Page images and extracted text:
#####

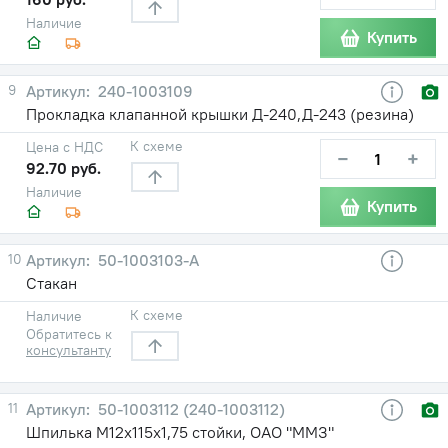
Наличие
Купить
9
240-1003109
Прокладка клапанной крышки Д-240,Д-243 (резина)
К схеме
Цена с НДС
−
+
92.70 руб.
Наличие
Купить
10
50-1003103-А
Стакан
К схеме
Наличие
Обратитесь к
консультанту
11
50-1003112 (240-1003112)
Шпилька М12х115х1,75 стойки, ОАО "ММЗ"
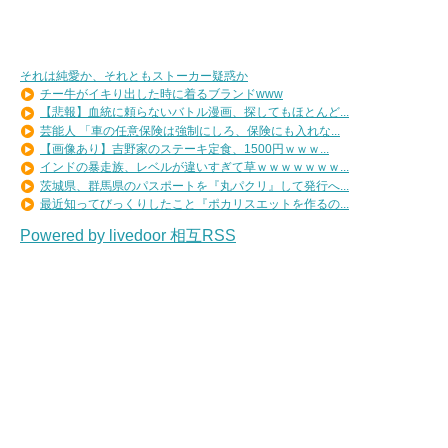
それは純愛か、それともストーカー疑惑か
チー牛がイキり出した時に着るブランドwww
【悲報】血統に頼らないバトル漫画、探してもほとんど...
芸能人 「車の任意保険は強制にしろ、保険にも入れな...
【画像あり】吉野家のステーキ定食、1500円ｗｗｗ...
インドの暴走族、レベルが違いすぎて草ｗｗｗｗｗｗｗ...
茨城県、群馬県のパスポートを『丸パクリ』して発行へ...
最近知ってびっくりしたこと『ポカリスエットを作るの...
Powered by livedoor 相互RSS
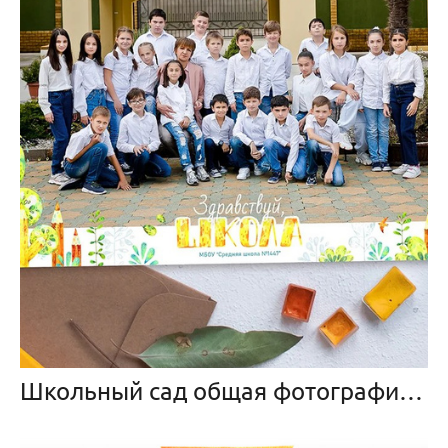
Школьный сад общая фотография и портрет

#####

**Your task**
The pictures stay out of the copy. Set down the entries above precisely.

**Written response**
Наличие
Купить
9
240-1003109
Прокладка клапанной крышки Д-240,Д-243 (резина)
К схеме
Цена с НДС
−
+
92.70 руб.
Наличие
Купить
10
50-1003103-А
Стакан
К схеме
Наличие
Обратитесь к
консультанту
11
50-1003112 (240-1003112)
Шпилька М12х115х1,75 стойки, ОАО "ММЗ"
それは純愛か、それともストーカー疑惑か
チー牛がイキり出した時に着るブランドwww
【悲報】血統に頼らないバトル漫画、探してもほとんど...
芸能人 「車の任意保険は強制にしろ、保険にも入れな...
【画像あり】吉野家のステーキ定食、1500円ｗｗｗ...
インドの暴走族、レベルが違いすぎて草ｗｗｗｗｗｗｗ...
茨城県、群馬県のパスポートを『丸パクリ』して発行へ...
最近知ってびっくりしたこと『ポカリスエットを作るの...
Powered by livedoor 相互RSS
Школьный сад общая фотография и портрет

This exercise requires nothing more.